Dataset:
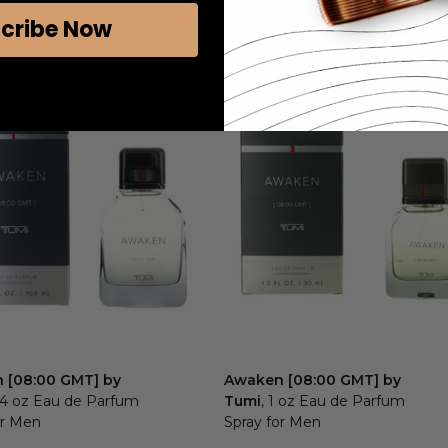
cribe Now
 [08:00 GMT] by
Awaken [08:00 GMT] by
3.4 oz Eau de Parfum
Tumi
, 1 oz Eau de Parfum
or Men
Spray for Men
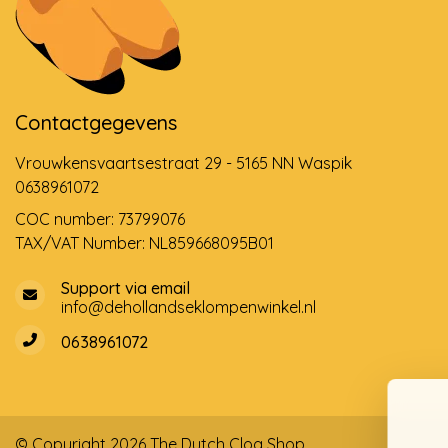
Contactgegevens
Vrouwkensvaartsestraat 29 - 5165 NN Waspik
0638961072
COC number: 73799076
TAX/VAT Number: NL859668095B01
Support via email
info@dehollandseklompenwinkel.nl
0638961072
© Copyright 2026 The Dutch Clog Shop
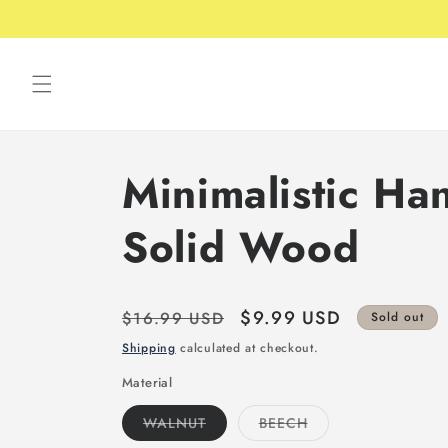
Skip to
Free shipping over 49USD
content
Minimalistic Han
Solid Wood
Regular
Sale
$9.99 USD
$16.99 USD
Sold out
price
price
Shipping
calculated at checkout.
Material
Variant
Variant
WALNUT
BEECH
sold
sold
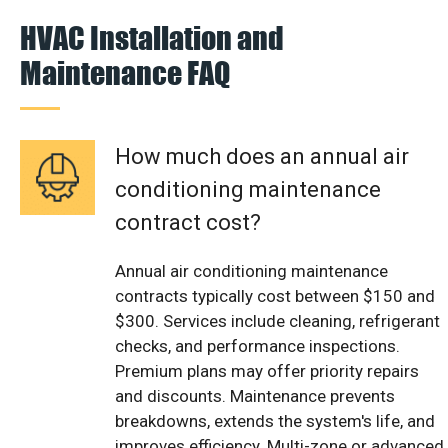
HVAC Installation and
Maintenance FAQ
How much does an annual air
conditioning maintenance
contract cost?
Annual air conditioning maintenance
contracts typically cost between $150 and
$300. Services include cleaning, refrigerant
checks, and performance inspections.
Premium plans may offer priority repairs
and discounts. Maintenance prevents
breakdowns, extends the system's life, and
improves efficiency. Multi-zone or advanced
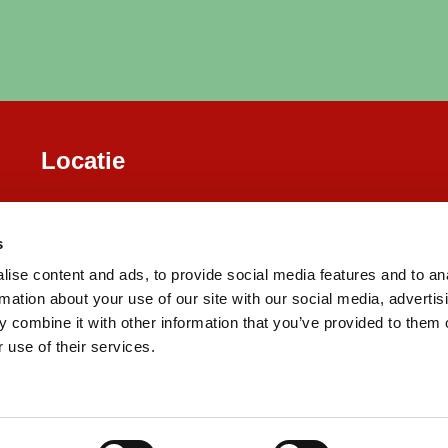
Locatie
s
ise content and ads, to provide social media features and to an
rmation about your use of our site with our social media, advertis
 combine it with other information that you’ve provided to them o
 use of their services.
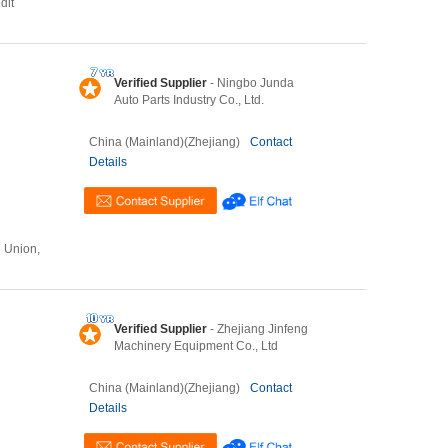
dit
Verified Supplier
- Ningbo Junda
Auto Parts Industry Co., Ltd.
China (Mainland)(Zhejiang)
Contact
Details
n Union,
Verified Supplier
- Zhejiang Jinfeng
Machinery Equipment Co., Ltd
China (Mainland)(Zhejiang)
Contact
Details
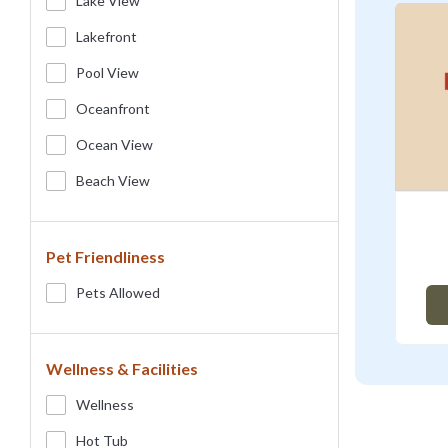
Lake View
Lakefront
Pool View
Oceanfront
Ocean View
Beach View
Pet Friendliness
Pets Allowed
Wellness & Facilities
Wellness
Hot Tub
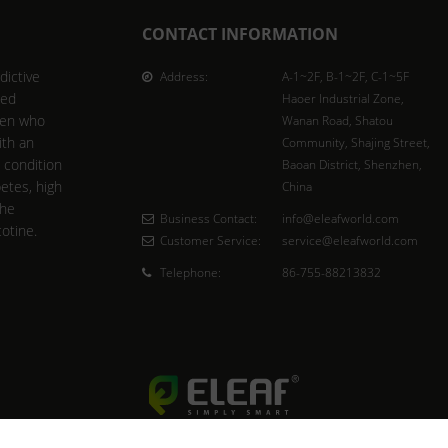
CONTACT INFORMATION
dictive
Address:
A-1~2F, B-1~2F, C-1~5F
ted
Haoer Industrial Zone,
men who
Wanan Road, Shatou
ith an
Community, Shajing Street,
l condition
Baoan District, Shenzhen,
betes, high
China
the
Business Contact:
info@eleafworld.com
cotine.
Customer Service:
service@eleafworld.com
Telephone:
86-755-88213832
Copyright © 2023 Eleaf Group. All rights reserved.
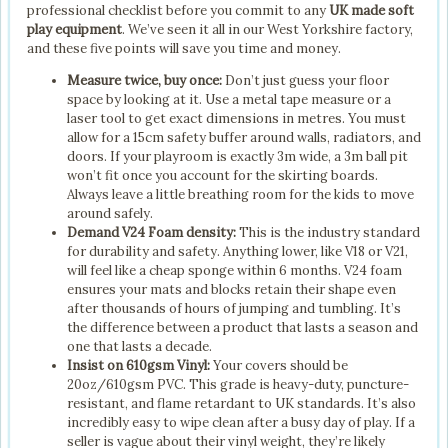
professional checklist before you commit to any
UK made soft
play equipment
. We’ve seen it all in our West Yorkshire factory,
and these five points will save you time and money.
Measure twice, buy once:
Don’t just guess your floor
space by looking at it. Use a metal tape measure or a
laser tool to get exact dimensions in metres. You must
allow for a 15cm safety buffer around walls, radiators, and
doors. If your playroom is exactly 3m wide, a 3m ball pit
won’t fit once you account for the skirting boards.
Always leave a little breathing room for the kids to move
around safely.
Demand V24 Foam density:
This is the industry standard
for durability and safety. Anything lower, like V18 or V21,
will feel like a cheap sponge within 6 months. V24 foam
ensures your mats and blocks retain their shape even
after thousands of hours of jumping and tumbling. It’s
the difference between a product that lasts a season and
one that lasts a decade.
Insist on 610gsm Vinyl:
Your covers should be
20oz/610gsm PVC. This grade is heavy-duty, puncture-
resistant, and flame retardant to UK standards. It’s also
incredibly easy to wipe clean after a busy day of play. If a
seller is vague about their vinyl weight, they’re likely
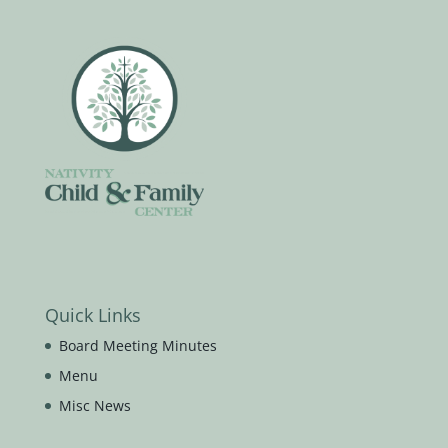
Quick Links
Board Meeting Minutes
Menu
Misc News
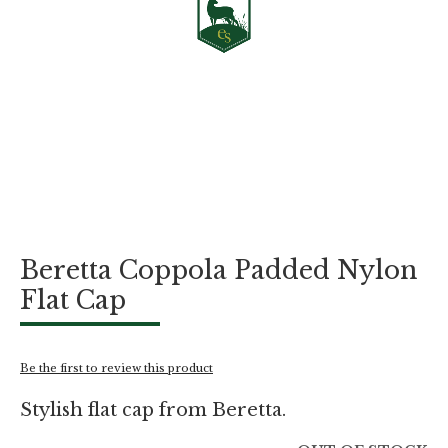
Skip
Beretta Coppola Padded Nylon
to
the
Flat Cap
beginning
of
the
images
Be the first to review this product
gallery
Stylish flat cap from Beretta.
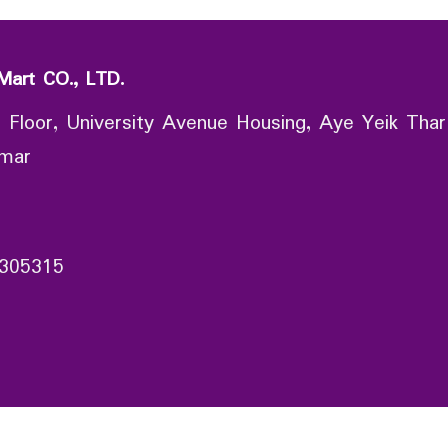
Mart CO., LTD.
 Floor, University Avenue Housing, Aye Yeik Thar
nmar
305315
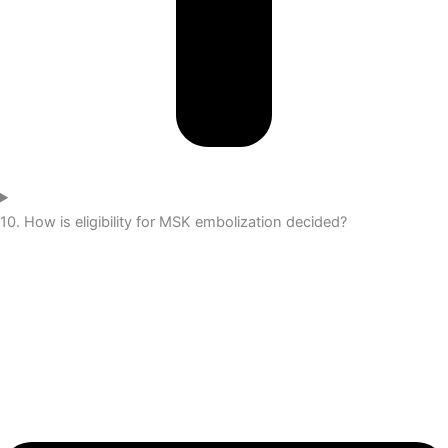
10. How is eligibility for MSK embolization decided?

Exercise goal: Show each line of the records above containing "Copyright".

Exercise answer:
© Copyright 2026 The Dutch Clog Shop
Copyright © 2023 Eleaf Group. All rights reserved.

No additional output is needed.